Optional memory alignments for arrays and vectors


#1

From a Reddit post, I’ve seen code like this:

#![feature(core_intrinsics)]

const N: usize = 65_536;

#[inline(never)]
pub fn max_array(x: &mut[f64; N], y: &[f64; N]) {
    debug_assert!(x.len() == y.len());
    unsafe {
        std::intrinsics::assume(x.as_ptr() as usize % 64 == 0);
        std::intrinsics::assume(y.as_ptr() as usize % 64 == 0);
    }
    for i in 0 .. x.len() {
        x[i] = if y[i] > x[i] { y[i] } else { x[i] };
    }
}

Compiling that code like this, with the latest nightly:

rust -C opt-level=3 -C target-feature=+avx512f --emit asm temp.rs

You get:

_ZN4temp9max_array17ha1ddfb82e16f921aE:
    xorl    %eax, %eax
    .align  16, 0x90
.LBB0_1:
    vmovapd (%rdx,%rax,8), %zmm0
    vmovapd 64(%rdx,%rax,8), %zmm1
    vmovapd 128(%rdx,%rax,8), %zmm2
    vmovapd 192(%rdx,%rax,8), %zmm3
    vmaxpd  (%rcx,%rax,8), %zmm0, %zmm0
    vmaxpd  64(%rcx,%rax,8), %zmm1, %zmm1
    vmaxpd  128(%rcx,%rax,8), %zmm2, %zmm2
    vmaxpd  192(%rcx,%rax,8), %zmm3, %zmm3
    vmovapd %zmm0, (%rcx,%rax,8)
    vmovapd %zmm1, 64(%rcx,%rax,8)
    vmovapd %zmm2, 128(%rcx,%rax,8)
    vmovapd %zmm3, 192(%rcx,%rax,8)
    addq    $32, %rax
    cmpq    $65536, %rax
    jne .LBB0_1
    retq

Without the assumes you get:

_ZN4temp9max_array17ha1ddfb82e16f921aE:
    xorl    %eax, %eax
    .align  16, 0x90
.LBB0_1:
    vmovupd (%rdx,%rax,8), %zmm0
    vmovupd 64(%rdx,%rax,8), %zmm1
    vmovupd 128(%rdx,%rax,8), %zmm2
    vmovupd 192(%rdx,%rax,8), %zmm3
    vmaxpd  (%rcx,%rax,8), %zmm0, %zmm0
    vmaxpd  64(%rcx,%rax,8), %zmm1, %zmm1
    vmaxpd  128(%rcx,%rax,8), %zmm2, %zmm2
    vmaxpd  192(%rcx,%rax,8), %zmm3, %zmm3
    vmovupd %zmm0, (%rcx,%rax,8)
    vmovupd %zmm1, 64(%rcx,%rax,8)
    vmovupd %zmm2, 128(%rcx,%rax,8)
    vmovupd %zmm3, 192(%rcx,%rax,8)
    addq    $32, %rax
    cmpq    $65536, %rax
    jne .LBB0_1
    retq

The version with the assumes uses vmovapd (aligned) instead of vmovupd.

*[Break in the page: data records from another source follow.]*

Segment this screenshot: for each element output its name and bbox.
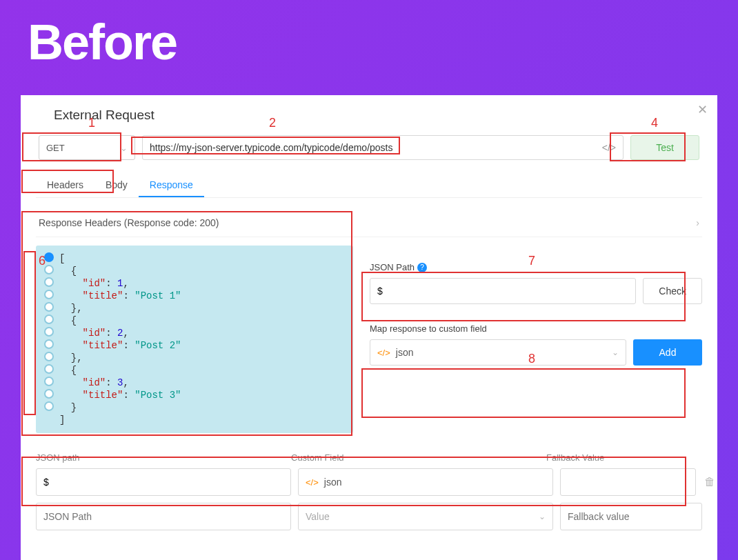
map-field-block: Map response to custom field </> json ⌄ …	[370, 323, 702, 366]
json-path-block: JSON Path ? Check	[370, 262, 702, 304]
json-path-label-text: JSON Path	[370, 262, 415, 272]
json-radio[interactable]	[44, 364, 54, 374]
mapping-fallback-input[interactable]	[560, 468, 696, 496]
json-radio[interactable]	[44, 352, 54, 361]
col-fallback: Fallback Value	[546, 452, 702, 463]
add-button[interactable]: Add	[633, 339, 702, 366]
json-text: [ { "id": 1, "title": "Post 1" }, { "id"…	[59, 252, 181, 426]
http-method-value: GET	[46, 143, 65, 153]
mapping-row: </> json 🗑	[36, 468, 702, 496]
custom-field-select[interactable]: </> json ⌄	[370, 339, 626, 366]
json-path-label: JSON Path ?	[370, 262, 702, 272]
mapping-path-input[interactable]	[36, 503, 291, 530]
chevron-down-icon: ⌄	[539, 512, 546, 521]
mapping-custom-select[interactable]: Value ⌄	[298, 503, 553, 530]
json-radio[interactable]	[44, 377, 54, 386]
close-icon[interactable]: ✕	[697, 102, 708, 117]
json-radio-root[interactable]	[44, 252, 54, 262]
mapping-table: JSON path Custom Field Fallback Value </…	[36, 450, 702, 530]
code-tag-icon: </>	[377, 348, 390, 358]
tab-headers[interactable]: Headers	[36, 174, 94, 197]
tab-response[interactable]: Response	[139, 174, 204, 197]
mapping-fallback-input[interactable]	[560, 503, 702, 530]
map-field-label: Map response to custom field	[370, 323, 702, 334]
response-headers-toggle[interactable]: Response Headers (Response code: 200) ›	[36, 209, 702, 237]
mapping-table-head: JSON path Custom Field Fallback Value	[36, 450, 702, 468]
json-radio[interactable]	[44, 265, 54, 274]
code-icon[interactable]: </>	[602, 142, 616, 153]
test-button[interactable]: Test	[630, 135, 699, 160]
mapping-row-empty: Value ⌄	[36, 503, 702, 530]
check-button[interactable]: Check	[643, 278, 702, 304]
mapping-custom-placeholder: Value	[306, 511, 330, 522]
json-radio[interactable]	[44, 339, 54, 349]
external-request-panel: ✕ External Request GET ⌄ </> Test Header…	[21, 95, 717, 560]
json-radio[interactable]	[44, 302, 54, 312]
slide-title: Before	[0, 0, 738, 77]
json-radio[interactable]	[44, 314, 54, 324]
panel-title: External Request	[36, 108, 702, 123]
json-node-radios	[44, 252, 54, 426]
tabs-bar: Headers Body Response	[36, 174, 702, 198]
json-path-input[interactable]	[370, 278, 636, 304]
json-radio[interactable]	[44, 277, 54, 287]
response-headers-label: Response Headers (Response code: 200)	[39, 217, 219, 228]
mapping-custom-select[interactable]: </> json	[298, 468, 553, 496]
response-body-area: [ { "id": 1, "title": "Post 1" }, { "id"…	[36, 246, 702, 433]
col-json-path: JSON path	[36, 452, 291, 463]
json-radio[interactable]	[44, 290, 54, 299]
url-input-wrap: </>	[142, 135, 624, 160]
http-method-select[interactable]: GET ⌄	[39, 135, 135, 160]
tab-body[interactable]: Body	[94, 174, 139, 197]
help-icon[interactable]: ?	[417, 263, 427, 272]
mapping-custom-value: json	[324, 477, 342, 488]
chevron-down-icon: ⌄	[612, 348, 619, 357]
chevron-down-icon: ⌄	[120, 143, 128, 153]
json-radio[interactable]	[44, 401, 54, 411]
right-column: JSON Path ? Check Map response to custom…	[370, 246, 702, 433]
json-response-viewer: [ { "id": 1, "title": "Post 1" }, { "id"…	[36, 246, 353, 433]
json-radio[interactable]	[44, 389, 54, 399]
custom-field-value: json	[396, 347, 414, 358]
request-row: GET ⌄ </> Test	[36, 135, 702, 160]
mapping-path-input[interactable]	[36, 468, 291, 496]
chevron-right-icon: ›	[696, 217, 699, 228]
json-radio[interactable]	[44, 327, 54, 337]
annotation-box	[23, 251, 36, 415]
url-input[interactable]	[150, 142, 597, 153]
col-custom-field: Custom Field	[291, 452, 546, 463]
code-tag-icon: </>	[306, 477, 319, 488]
trash-icon[interactable]: 🗑	[704, 476, 715, 488]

I can think of a simple way to avoid unsafe code and allow the max performance for numeric code, introducing a third optional argument for arrays and vectors:

let a = [0f64; 1024; 64];
let v = vec![0f64; 1024; 64];

fn foo(a: &[f64; 1024; 64], b: Vec<f64, 64>) {...}

The third argument is a compile time constant that represents the alignment of the chunk of memory. If this value is omitted, it’s assumed to be the standard one currently used. A function that requires a certain alignment can be called with a larger alignment too.

I think adding the memory alignment like that to the type system, allows both safety and performance. And being the extra argument optional, I think in most code you can ignore it (unless the alignment is smaller than the standard one, but you can even forbid this for simplicity).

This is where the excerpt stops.